Rail car tips, backs up Jefferson
NEWS-LEDGER — NOV 2, 2011 —
By St eve Marschke
A derailed train car caused a major traffic problem during the lunch hour on Oct. 21, blocking the Jefferson Boulevard/Stone Boulevard intersection and causing a detour and major back-ups.
“It wasn’t a rail line issue, it was one particular car,” said Gary Fredericksen, a division chief with the West Sacramento Fire Department. The car’s chassis system failed and “the wheels turned sideways and it jumped off the track,” he added.
“There was no damage to the hopper at all – it just kind of leaned sideways off the track, and it didn’t spill any product.”
The car was carrying urea, a granulated fertilizer product which is not considered hazardous.
Police, fire, and port officials responded. The rest of the train was quickly disconnected from the derailed car and its two adjacent cars just west of Jefferson Boulevard – but cars triggered the crossing guard arms and kept them stuck down, blocking busy Jefferson Boulevard traffic.
“Traffic backed up clear to West Capitol in one direction, and up onto the freeway. It went clear back to the (high) school in the other direction,” said Fredericksen.

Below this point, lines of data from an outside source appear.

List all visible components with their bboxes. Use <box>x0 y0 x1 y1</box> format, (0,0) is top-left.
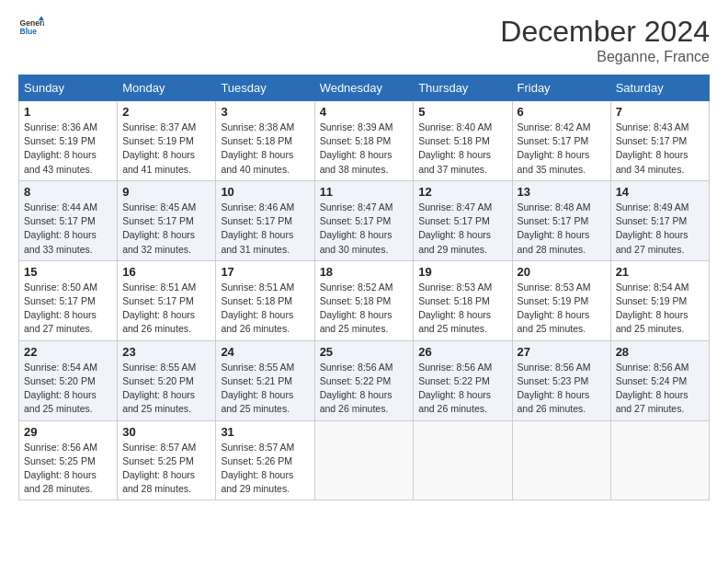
day-number: 23 <box>122 345 210 359</box>
day-number: 14 <box>616 185 704 199</box>
day-detail: Sunrise: 8:47 AM Sunset: 5:17 PM Dayligh… <box>418 201 506 257</box>
day-detail: Sunrise: 8:47 AM Sunset: 5:17 PM Dayligh… <box>320 201 409 257</box>
calendar-cell: 26Sunrise: 8:56 AM Sunset: 5:22 PM Dayli… <box>414 340 512 420</box>
day-detail: Sunrise: 8:55 AM Sunset: 5:21 PM Dayligh… <box>221 361 309 417</box>
calendar-subtitle: Beganne, France <box>500 49 710 65</box>
day-number: 5 <box>418 105 506 119</box>
day-detail: Sunrise: 8:56 AM Sunset: 5:25 PM Dayligh… <box>24 441 112 497</box>
day-detail: Sunrise: 8:37 AM Sunset: 5:19 PM Dayligh… <box>122 121 210 177</box>
day-detail: Sunrise: 8:44 AM Sunset: 5:17 PM Dayligh… <box>24 201 112 257</box>
logo: General Blue <box>18 15 44 40</box>
calendar-cell: 5Sunrise: 8:40 AM Sunset: 5:18 PM Daylig… <box>414 101 512 181</box>
day-number: 29 <box>24 425 112 439</box>
day-detail: Sunrise: 8:49 AM Sunset: 5:17 PM Dayligh… <box>616 201 704 257</box>
week-row-2: 8Sunrise: 8:44 AM Sunset: 5:17 PM Daylig… <box>19 180 710 260</box>
day-number: 28 <box>616 345 704 359</box>
day-detail: Sunrise: 8:53 AM Sunset: 5:18 PM Dayligh… <box>418 281 506 337</box>
day-number: 2 <box>122 105 210 119</box>
calendar-cell: 17Sunrise: 8:51 AM Sunset: 5:18 PM Dayli… <box>216 260 314 340</box>
day-number: 4 <box>320 105 409 119</box>
day-detail: Sunrise: 8:51 AM Sunset: 5:17 PM Dayligh… <box>122 281 210 337</box>
week-row-4: 22Sunrise: 8:54 AM Sunset: 5:20 PM Dayli… <box>19 340 710 420</box>
day-number: 3 <box>221 105 309 119</box>
day-number: 1 <box>24 105 112 119</box>
day-number: 25 <box>320 345 409 359</box>
day-number: 21 <box>616 265 704 279</box>
day-number: 20 <box>518 265 606 279</box>
calendar-cell: 28Sunrise: 8:56 AM Sunset: 5:24 PM Dayli… <box>610 340 709 420</box>
day-detail: Sunrise: 8:54 AM Sunset: 5:20 PM Dayligh… <box>24 361 112 417</box>
calendar-cell: 14Sunrise: 8:49 AM Sunset: 5:17 PM Dayli… <box>610 180 709 260</box>
day-detail: Sunrise: 8:51 AM Sunset: 5:18 PM Dayligh… <box>221 281 309 337</box>
day-detail: Sunrise: 8:50 AM Sunset: 5:17 PM Dayligh… <box>24 281 112 337</box>
calendar-cell: 2Sunrise: 8:37 AM Sunset: 5:19 PM Daylig… <box>118 101 216 181</box>
svg-text:Blue: Blue <box>20 27 38 36</box>
calendar-cell: 22Sunrise: 8:54 AM Sunset: 5:20 PM Dayli… <box>19 340 118 420</box>
calendar-cell: 31Sunrise: 8:57 AM Sunset: 5:26 PM Dayli… <box>216 420 314 500</box>
calendar-cell: 10Sunrise: 8:46 AM Sunset: 5:17 PM Dayli… <box>216 180 314 260</box>
calendar-cell: 12Sunrise: 8:47 AM Sunset: 5:17 PM Dayli… <box>414 180 512 260</box>
day-detail: Sunrise: 8:42 AM Sunset: 5:17 PM Dayligh… <box>518 121 606 177</box>
calendar-cell: 16Sunrise: 8:51 AM Sunset: 5:17 PM Dayli… <box>118 260 216 340</box>
day-number: 9 <box>122 185 210 199</box>
week-row-1: 1Sunrise: 8:36 AM Sunset: 5:19 PM Daylig… <box>19 101 710 181</box>
day-number: 30 <box>122 425 210 439</box>
day-detail: Sunrise: 8:57 AM Sunset: 5:26 PM Dayligh… <box>221 441 309 497</box>
calendar-cell: 20Sunrise: 8:53 AM Sunset: 5:19 PM Dayli… <box>512 260 610 340</box>
day-detail: Sunrise: 8:48 AM Sunset: 5:17 PM Dayligh… <box>518 201 606 257</box>
day-number: 31 <box>221 425 309 439</box>
day-detail: Sunrise: 8:46 AM Sunset: 5:17 PM Dayligh… <box>221 201 309 257</box>
col-header-wednesday: Wednesday <box>314 75 414 101</box>
calendar-cell: 19Sunrise: 8:53 AM Sunset: 5:18 PM Dayli… <box>414 260 512 340</box>
day-detail: Sunrise: 8:40 AM Sunset: 5:18 PM Dayligh… <box>418 121 506 177</box>
calendar-cell: 27Sunrise: 8:56 AM Sunset: 5:23 PM Dayli… <box>512 340 610 420</box>
calendar-cell: 1Sunrise: 8:36 AM Sunset: 5:19 PM Daylig… <box>19 101 118 181</box>
day-number: 26 <box>418 345 506 359</box>
day-number: 8 <box>24 185 112 199</box>
title-block: December 2024 Beganne, France <box>500 15 710 65</box>
day-detail: Sunrise: 8:56 AM Sunset: 5:23 PM Dayligh… <box>518 361 606 417</box>
day-number: 12 <box>418 185 506 199</box>
day-number: 6 <box>518 105 606 119</box>
calendar-cell: 24Sunrise: 8:55 AM Sunset: 5:21 PM Dayli… <box>216 340 314 420</box>
col-header-saturday: Saturday <box>610 75 709 101</box>
day-detail: Sunrise: 8:56 AM Sunset: 5:22 PM Dayligh… <box>418 361 506 417</box>
calendar-cell: 6Sunrise: 8:42 AM Sunset: 5:17 PM Daylig… <box>512 101 610 181</box>
calendar-cell: 8Sunrise: 8:44 AM Sunset: 5:17 PM Daylig… <box>19 180 118 260</box>
day-detail: Sunrise: 8:53 AM Sunset: 5:19 PM Dayligh… <box>518 281 606 337</box>
day-number: 16 <box>122 265 210 279</box>
calendar-cell <box>314 420 414 500</box>
calendar-cell <box>512 420 610 500</box>
calendar-title: December 2024 <box>500 15 710 49</box>
day-detail: Sunrise: 8:45 AM Sunset: 5:17 PM Dayligh… <box>122 201 210 257</box>
col-header-thursday: Thursday <box>414 75 512 101</box>
day-detail: Sunrise: 8:52 AM Sunset: 5:18 PM Dayligh… <box>320 281 409 337</box>
col-header-sunday: Sunday <box>19 75 118 101</box>
day-number: 11 <box>320 185 409 199</box>
day-detail: Sunrise: 8:36 AM Sunset: 5:19 PM Dayligh… <box>24 121 112 177</box>
calendar-cell: 15Sunrise: 8:50 AM Sunset: 5:17 PM Dayli… <box>19 260 118 340</box>
calendar-cell: 9Sunrise: 8:45 AM Sunset: 5:17 PM Daylig… <box>118 180 216 260</box>
col-header-tuesday: Tuesday <box>216 75 314 101</box>
col-header-monday: Monday <box>118 75 216 101</box>
day-number: 19 <box>418 265 506 279</box>
calendar-cell: 11Sunrise: 8:47 AM Sunset: 5:17 PM Dayli… <box>314 180 414 260</box>
calendar-cell <box>414 420 512 500</box>
day-detail: Sunrise: 8:38 AM Sunset: 5:18 PM Dayligh… <box>221 121 309 177</box>
col-header-friday: Friday <box>512 75 610 101</box>
day-number: 24 <box>221 345 309 359</box>
week-row-3: 15Sunrise: 8:50 AM Sunset: 5:17 PM Dayli… <box>19 260 710 340</box>
calendar-table: SundayMondayTuesdayWednesdayThursdayFrid… <box>18 75 710 500</box>
week-row-5: 29Sunrise: 8:56 AM Sunset: 5:25 PM Dayli… <box>19 420 710 500</box>
calendar-cell: 13Sunrise: 8:48 AM Sunset: 5:17 PM Dayli… <box>512 180 610 260</box>
day-detail: Sunrise: 8:55 AM Sunset: 5:20 PM Dayligh… <box>122 361 210 417</box>
day-detail: Sunrise: 8:43 AM Sunset: 5:17 PM Dayligh… <box>616 121 704 177</box>
day-number: 7 <box>616 105 704 119</box>
day-number: 17 <box>221 265 309 279</box>
calendar-cell: 21Sunrise: 8:54 AM Sunset: 5:19 PM Dayli… <box>610 260 709 340</box>
calendar-cell: 29Sunrise: 8:56 AM Sunset: 5:25 PM Dayli… <box>19 420 118 500</box>
day-number: 27 <box>518 345 606 359</box>
day-detail: Sunrise: 8:56 AM Sunset: 5:24 PM Dayligh… <box>616 361 704 417</box>
page-header: General Blue December 2024 Beganne, Fran… <box>18 15 710 65</box>
day-number: 18 <box>320 265 409 279</box>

Officials created a detour using Park Boulevard and the Lake Washington Boulevard bridge crossing until they raised the crossing guard arms and later removed them. Train traffic was halted until the mess was cleared up. Eventually, the tilted car was righted.
The same rail line is also used to haul hazardous materials, including anhydrous ammonia for the Agrium fertilizer plant on Channel Drive.
Could an ammonia car have suffered a similar accident? Would it have been dangerous?
“Luckily, those cars are sealed,” answered Fredericksen. “The speeds there are so slow you’re not going to have a big explosion or fire. The anhydrous ammonia is all sealed inside there, pretty well roll-proof. If you had a big gash, you could have a big vapor cloud,” he said.
A car versus ammonia car accident could create such a problem, he agreed.
The ammonia cars are regularly inspected and the Agrium plant is very safety-oriented, added Fredericksen.